JOHN SAAVEDRA JR.
Student Voice Editor
Later – this must’ve been a couple years after because I was wondering how I’d survived and you think about that kind of stuff only after you’ve gotten yourself out of whatever mess you put yourself in – Lily was staring out of a snowy window, naked, when she said something that struck me: “You have no idea how often girls cry in the bathroom.”
I was sitting at my desk, also naked, trying to write a letter, although I can’t remember to whom.
“What do girls cry about?” I asked.
It hadn’t stopped snowing for two days, but we had enough bread, milk and cheese to last us for a while. These were the kind of days where you stopped worrying about the outside and tried to figure out how to put the cork back in the bottle. We were grateful for days like these.
“For example, we just made love and now you’re writing a letter to someone else. I’m going to cry about that,” she said.
I think the problem was that I didn’t understand her. I knew she had this short red hair that she liked to dye the color of fire. There were streaks of orange and blue criss-crossing one another. The flames on her head were hugging.
The way her fiery scalp stood in front of all the snow made the ice within my own body melt. And I guess that’s the point.
Lily made me melt all over the floor.
And now I had made her cry.
I saw a woman crying in a bathroom once and it was for good reason. Her name was Rose. A bull ran over her husband. Pushed him across a field like he was an empty shopping cart.
It was beautiful the way he flew in the air like that. Not flew. Floated. Like he were made of helium. His arms were spread out as he dove into an ocean of wheat.
“It looked like the Thanksgiving Day Parade,” Don said at the dead man’s funeral.
You’ve never seen something as beautiful as that. Nothing so sad as when they put that bull down. Ripped him open and all the red and white goo spilled out of him like a womb. The rancher that owned the bull shouted from across the field:
“I ain’t paying one cent. Not one. This was God’s work.”
They used that bull for meat. The steaks were delicious.
Rose was mourning her husband in the bathroom. She had these big, dead eyes like a zombie’s. Red make-up was smeared all over her face like blood. If Sophia had been around to see her, she would’ve made a watercolor.
“Hi Rose,” I whispered from a little crack in the doorway. She hadn’t closed the door all the way and we could hear her sobbing from the living room.

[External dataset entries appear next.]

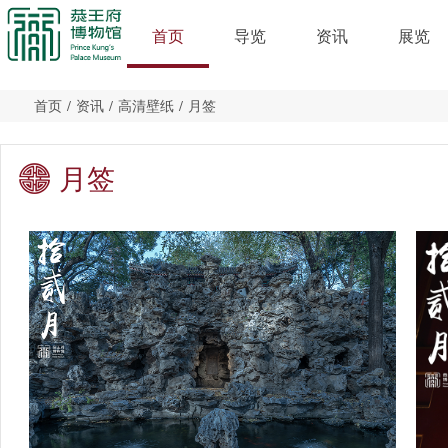
首页
导览
资讯
展览
首页
/
资讯
/
高清壁纸
/
月签
月签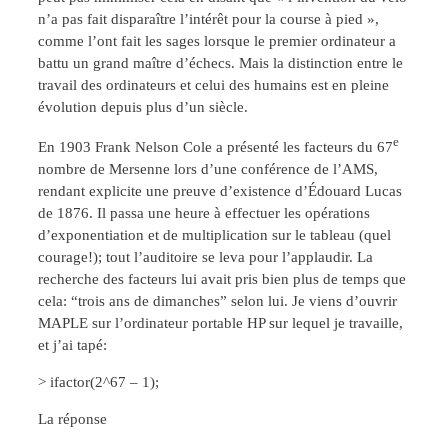
n’a pas fait disparaître l’intérêt pour la course à pied »,
comme l’ont fait les sages lorsque le premier ordinateur a
battu un grand maître d’échecs. Mais la distinction entre le
travail des ordinateurs et celui des humains est en pleine
évolution depuis plus d’un siècle.
e
En 1903 Frank Nelson Cole a présenté les facteurs du 67
nombre de Mersenne lors d’une conférence de l’AMS,
rendant explicite une preuve d’existence d’Édouard Lucas
de 1876. Il passa une heure à effectuer les opérations
d’exponentiation et de multiplication sur le tableau (quel
courage!); tout l’auditoire se leva pour l’applaudir. La
recherche des facteurs lui avait pris bien plus de temps que
cela: “trois ans de dimanches” selon lui. Je viens d’ouvrir
MAPLE sur l’ordinateur portable HP sur lequel je travaille,
et j’ai tapé:
> ifactor(2^67 – 1);
La réponse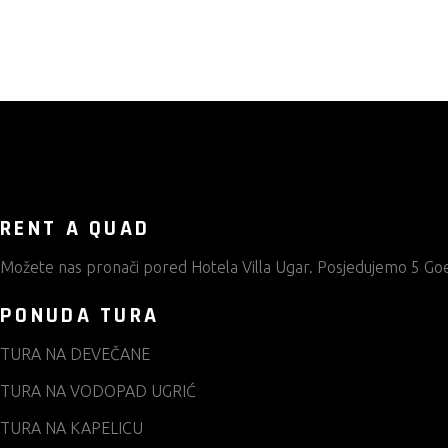
RENT A QUAD
Možete nas pronači pored
Hotela Villa Ugar.
Posjedujemo 5 Goes
PONUDA TURA
TURA NA DEVEČANE
TURA NA VODOPAD UGRIĆ
TURA NA KAPELICU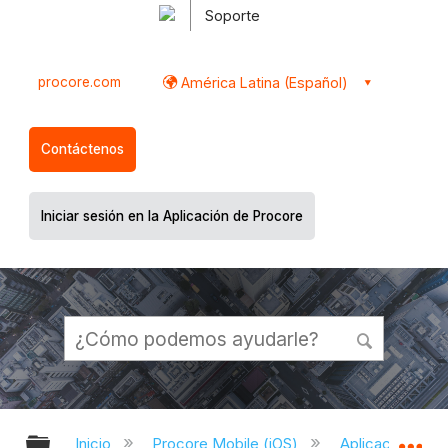
Soporte
procore.com
América Latina (Español)
Contáctenos
Iniciar sesión en la Aplicación de Procore
Expandir/contraer jerarquía global
Ex
Inicio
Procore Mobile (iOS)
Aplicación iOS 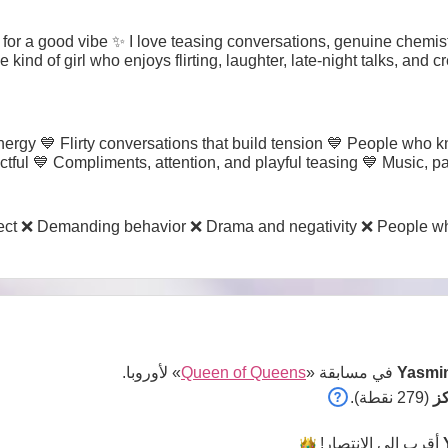
p for a good vibe ✨ I love teasing conversations, genuine chemi
he kind of girl who enjoys flirting, laughter, late-night talks, an
energy 💙 Flirty conversations that build tension 💙 People who 
ctful 💙 Compliments, attention, and playful teasing 💙 Music,
spect ❌ Demanding behavior ❌ Drama and negativity ❌ People w
Yasmi
في مسابقة «
Queen of Queens
» لأوروبا.
(279 نقطة).
أقرب إلى
الانتصار!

Rose looked at me and started crying even harder, but she opened the door all the way and let me watch her.
“You really loved him, huh?” I asked trying to fill the air with something other than Rose’s gasps. Maybe it was about comforting her, but I’ve never been good at that. All I am is a physical presence, a warm bag with a soul. I just know I don’t have the words to tell you “I love you.”
“Oh God,” Rose said.
I went in there and touched her shoulder, which was bare except for the strap of her tank top.
“You loved him,” I said. “You loved him.”
“Oh God. Oh God. Oh God, oh God, oh God.”
We both looked into the eyes of the dirty mirror above the sink. I saw white light leaking from her skin. It was heavenly inside her. If she could have housed me. If she could have birthed me. A mother loved that way. Not a wife.
“He loved you back,” I said.
I probably comforted her then. I probably looked like her husband.